An Economist’s Approach To Buying A Car

Good personal finance skills are not exclusive to economists, but this little piece by Theodore Cangero provides great instruction for thinking through the economics and executing the plan for buying a car.

One part he glosses over is the decision to buy new rather than used. Precisely because cars depreciate rapidly with high mileage (especially the first bunch of miles), the opportunity cost of buying a new car is pretty high relative to buying a (relatively) low-mileage used car. The question is in large part one of risk aversion due to uncertainty about the reliability of a used vs new car, and the availability of information about the car in question (e.g., CarFax reports, maintenance records, model reviews, etc.). If one is going to put lots of miles on a car anyhow (like the author), letting someone else take the depreciation hit for the first bunch of miles may be a better deal…depending on one’s risk attitude over repair costs.

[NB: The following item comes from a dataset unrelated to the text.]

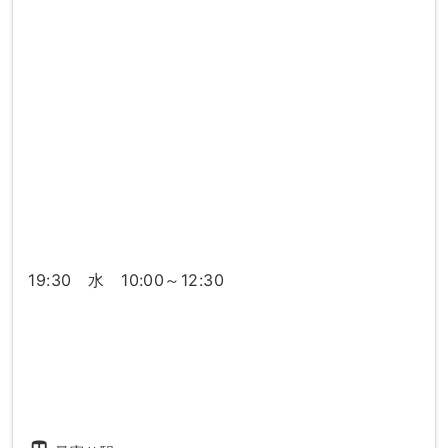
19:30 水 10:00～12:30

Another factor that he doesn’t touch on is how long one plans to keep the car. If you are one that likes to trade in/up every so many years (as he seems to imply), then the value retention he talks about is more important. If you are one that drives a car until its useful life is nearly over (or if you plan on putting a couple hundred thousand miles on it before selling it, or even handing it down to your future teenage driver), value retention may be less important–though certainly a factor to consider at the margin. That said, value-retention and expected reliability tend to go hand-in-hand. So focusing on expected reliability for long-term use will likely result in choosing a vehicle that tends to hold its value better anyhow.

Despite the quibbles, the article lays out a pretty good approach that might help you make the best car-buying decision you can.

Research Confirms: More Is Better

There’s a nice article in the WSJ Online today reporting on recent research by Betsey Stevenson and Justin Wolfers at the University of Michigan. Their article takes to the task a popular assertion that, above some level of income, more money doesn’t really lead to greater happiness. Of course, that would violate on the basic assumptions underlying this blog. They write:

The income–well-being link that one finds when examining only the poor, is similar to that found when examining only the rich. We show that this finding is robust across a variety of datasets, for various measures of subjective well-being, at various thresholds, and that it holds in roughly equal measure when making cross-national comparisons between rich and poor countries as when making comparisons between rich and poor people within a country.

Moreover, Stevenson and Wolfers also find that the third rule of the blog is also substantiated; namely, more more is less better. Or, to use their terms, “while each additional dollar of income yields a greater increment to measured happiness for the poor than for the rich, there is no satiation point.” That is, someone earning $10,000 may get more sense of happiness from an additional $1,000 than does someone earning $1,000,000, but both experience an increase in well-being in a consistently proportional way.

So who cares? Well, I do for one. Hey, if you’re going to build a blog on a pretty basic concept, it’s nice to have the research back it up (unlike, say, some Keynesian economists).

You should too. Some government policies seem to assume (conveniently so) that once a person has a certain amount of income (call them “rich”), they do not value additional money anymore. Therefore, you can take money away from them and give it to people who do value the additional money (call them “poor”) and make society better off by creating a greater sense of well-being. This utilitarian approach would seem to justify redistributive social policies. The only problem is, it isn’t accurate–or at least it isn’t as simple as that (as the research above shows). And that’s even before taking into account the costly nature (both direct and indirect) of the mechanisms for redistributing the wealth.

So there you have it. No matter how much you make, no matter what country you’re in, more is better than less.